# YOUR TASK
Pictures aside, each record should be reproduced exactly.

# SOURCE DATA
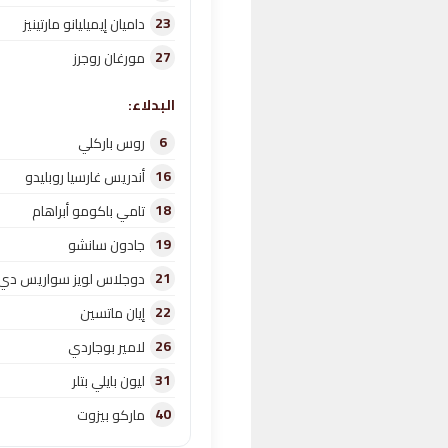
23
داميان إيميليانو مارتينيز
27
مورغان روجرز
البدلاء:
6
روس باركلي
16
أندريس غارسيا روبليدو
18
تامي باكومو أبراهام
19
جادون سانشو
21
دوجلاس لويز سواريس دي 
22
إيان ماتسين
26
لامير بوجاردي
31
ليون بايلي بتلر
40
ماركو بيزوت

# TASK SOLUTION
23
داميان إيميليانو مارتينيز
27
مورغان روجرز
البدلاء:
6
روس باركلي
16
أندريس غارسيا روبليدو
18
تامي باكومو أبراهام
19
جادون سانشو
21
دوجلاس لويز سواريس دي 
22
إيان ماتسين
26
لامير بوجاردي
31
ليون بايلي بتلر
40
ماركو بيزوت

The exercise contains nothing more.